The fact that plants from Crimea were V. caspia while plants from Romania and Moldova (Zelenetzky G!), located only some 500 km away, were V. sieheana s. str., has to be seen in connection with the phytogeographic history of the region. During the last glaciation (Valdai) the northern Balkans were almost deprived of nemoral forests, while continuous forests were found in great abundance in Turkey, Crimea, and the Caucasus (Dubatolov and Kosterin 2000; Fukarek et al. 1995; Grichuk 1992). The persistent steppe vegetation of the Ukrainian lowlands north and east of Crimea since the beginning of the Valdai glaciation has apparently blocked any postglacial immigration of woodland taxa such as V. caspia from a putative Crimeo-Caucasian refugium (cf. Demesure et al. 1996). Most nemoral forest species seem to have colonized the northern Balkans from an Anatolian refugium in the south, where V. sieheana, but not V. caspia, has its main distribution. Immigration of V. sieheana into Greece from an Anatolian refugium in the east has already been suggested (cf. Livaniou-Tiniakou 1991), and the geographically isolated and allozymically depauperate populations of southwestern Greece are to be interpreted either as results of independent colonizations or as relics of a previously more widely distributed and allozymically more diverse population.

Conclusions

Based on information from ploidy levels, allozymes, and morphology, we conclude that the two cytotypes previously recognized within V. sieheana represent two species, V. sieheana s. str. (2n = 60) and V. caspia (2n = 40). The two species are morphologically and genetically distinct and also distinct from the other investigated species in the subsection Rostratae. V. sieheana has its main distribution in the eastern Balkans, Turkey, Cyprus, and The Lebanon, and V. caspia has its main distribution in the Caspio-Caucasus region westwards to Crimea and, probably, northeastern Turkey. Natural hybrids are not reported and experimental hybrids were highly sterile.
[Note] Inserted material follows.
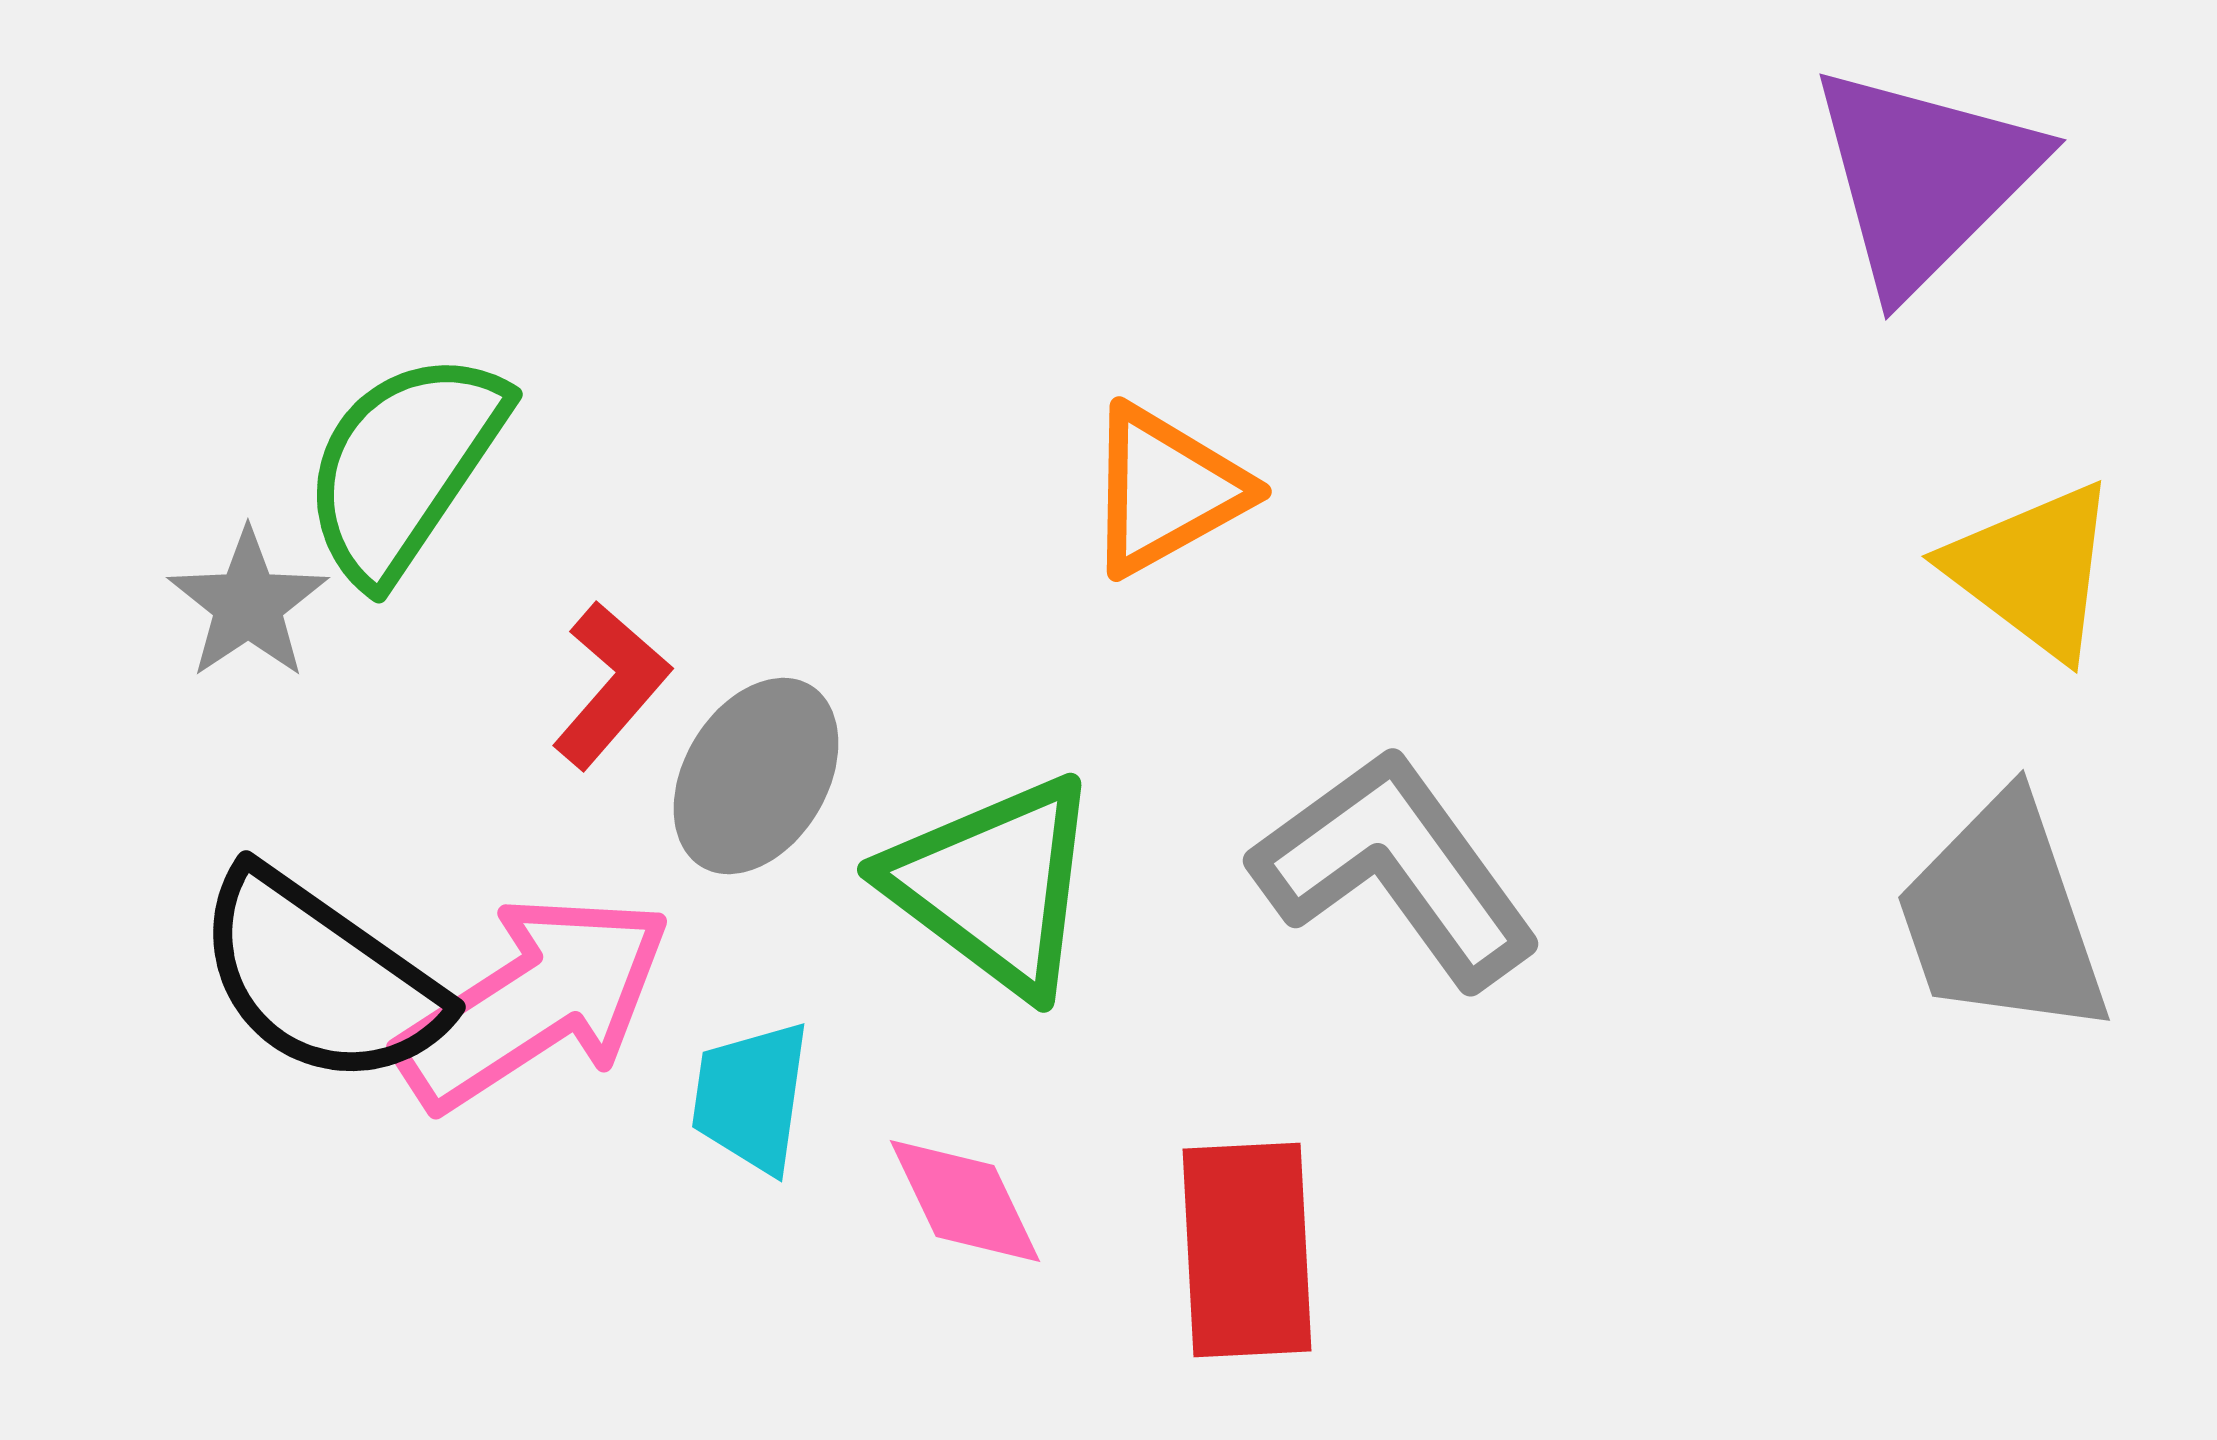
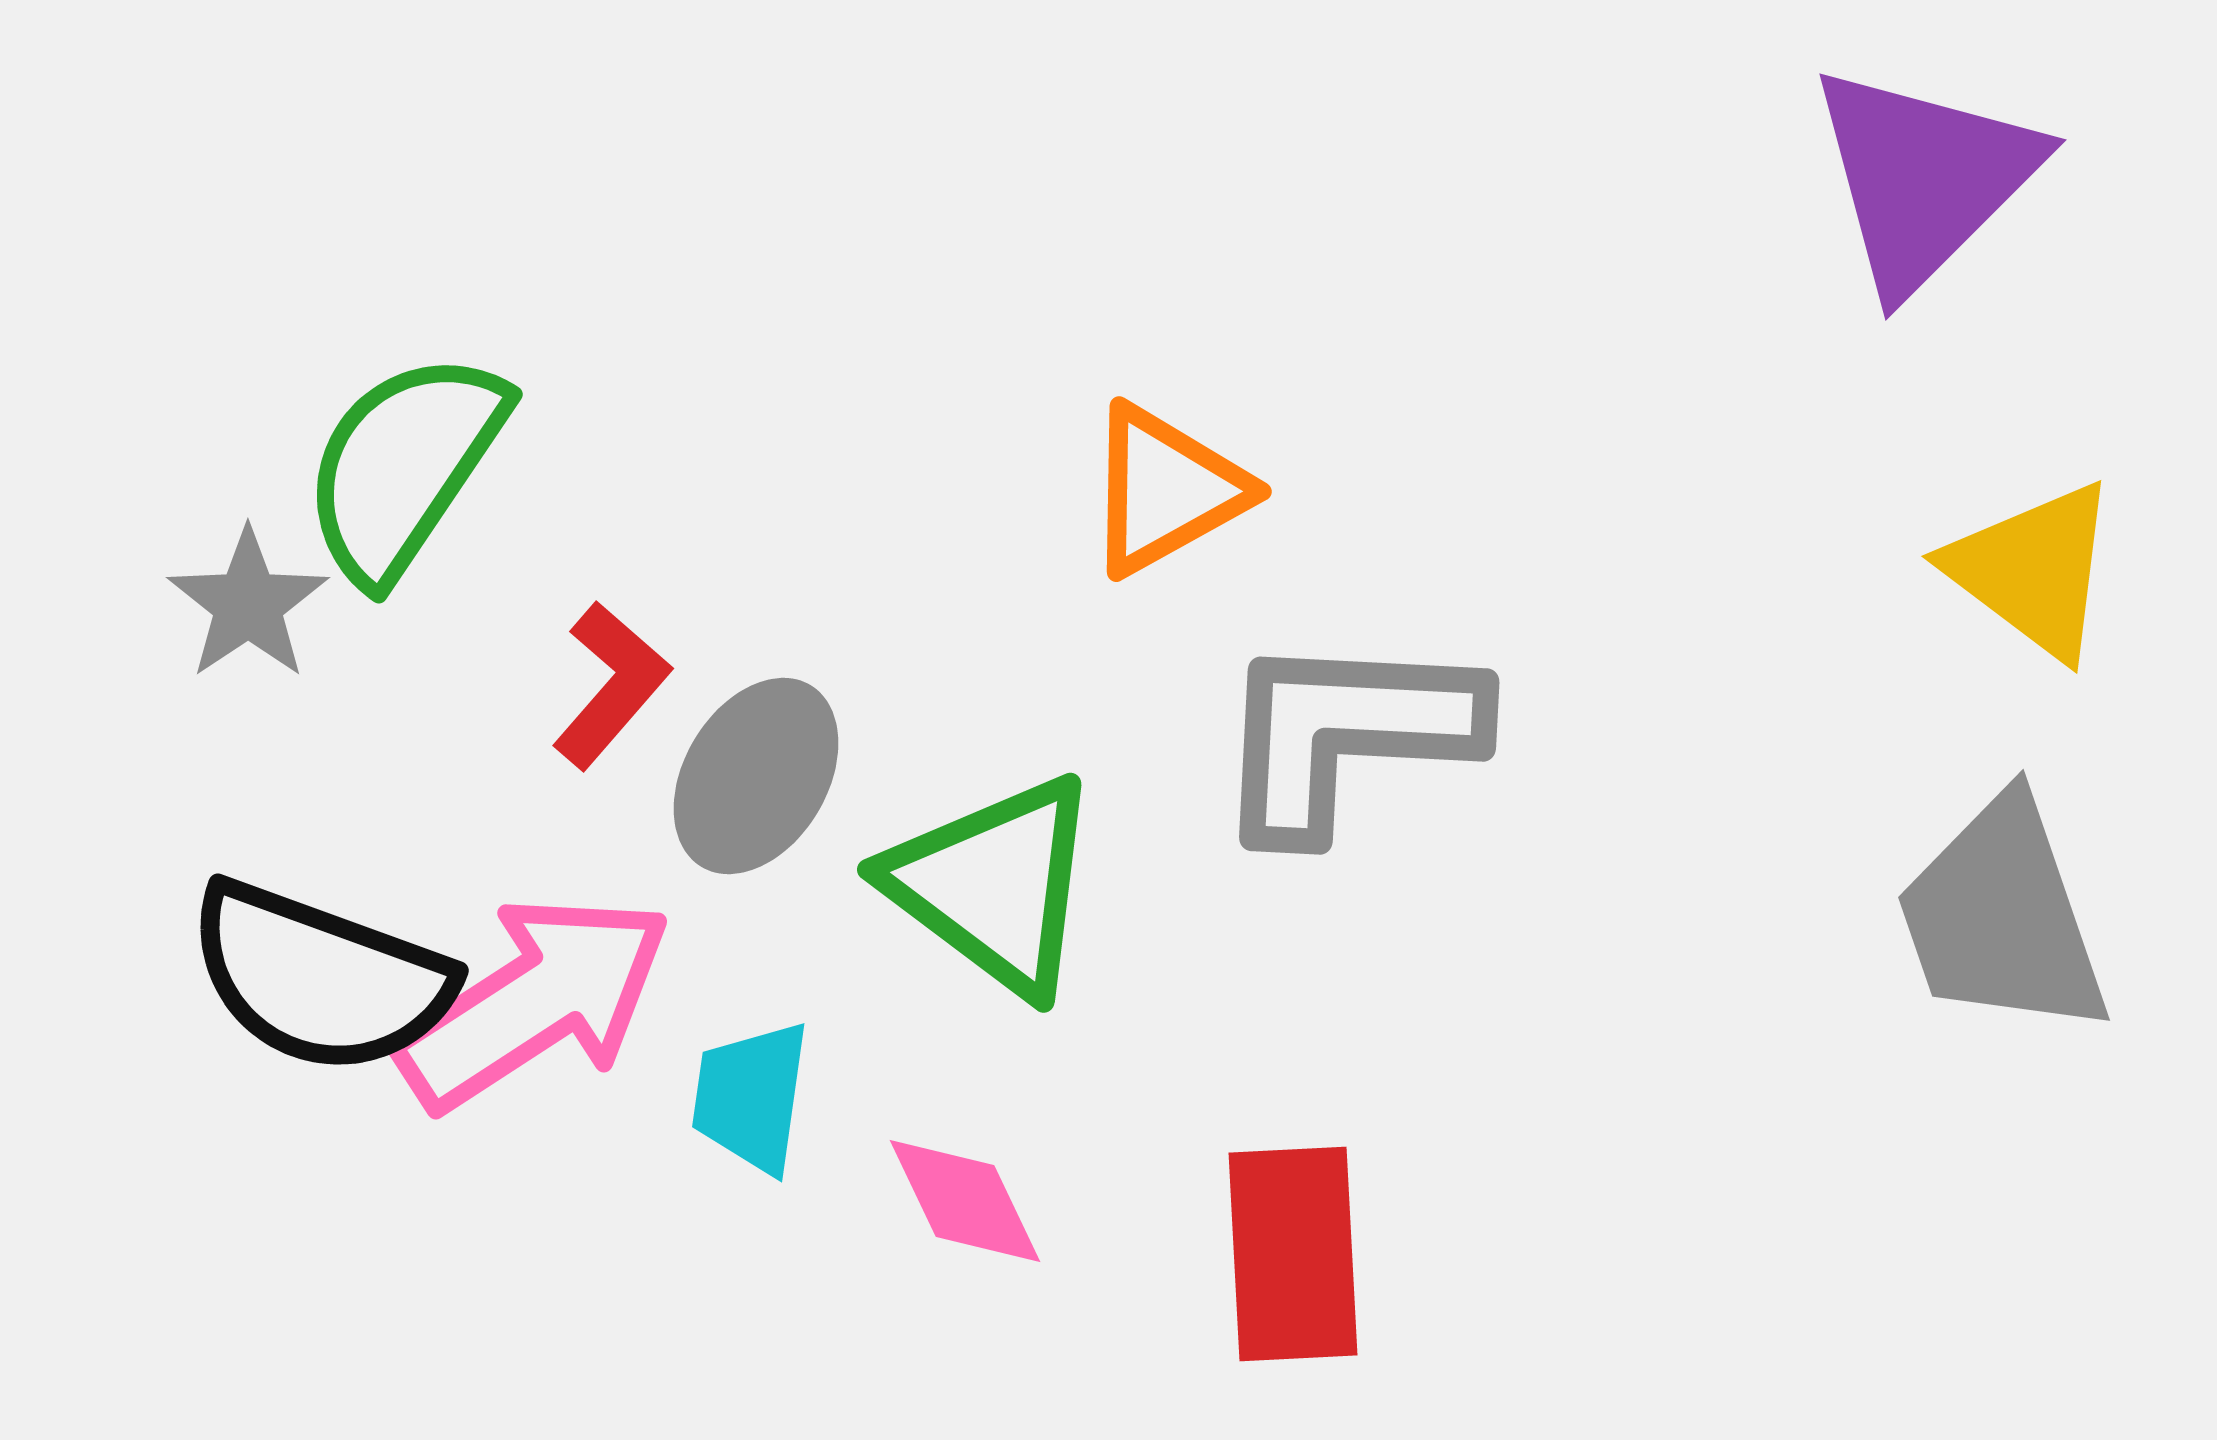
gray L-shape: moved 50 px left, 134 px up; rotated 51 degrees counterclockwise
black semicircle: rotated 15 degrees counterclockwise
red rectangle: moved 46 px right, 4 px down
Here we validate Nikitin’s unpublished typification of the name V. caspia (Hohenacker s.n. leg. 1940 LE!). V. caspia comprises two allozymically distinct groups. Morphologically, this distinction is only reflected in different corolla colours, whitish or blue. The two colour morphs show a local pattern of mosaic allopatry and rarely co-occur. They are cross-compatible but artificial intermorph crosses have slightly less fertile offspring than intramorph crosses. The two morphs may represent a first step in an ongoing radiation and speciation process, but without further knowledge of their biology and evolution, we regard taxonomic conclusions premature at present.

The dodecaploid V. sieheana is undoubtedly of allopolyploid origin, but the incomplete additivity in allozyme patterns and high allelic diversity indicate that its origin is not recent. Limited hybrid fertility points to the Greek endemic V. dirphya (2n = 40) as a possible lower-ploid ancestor. For V. caspia the putative ancestors are unknown, but differentiation into two genetically distinct corolla colour morphs indicates that the origin of V. caspia is not recent either.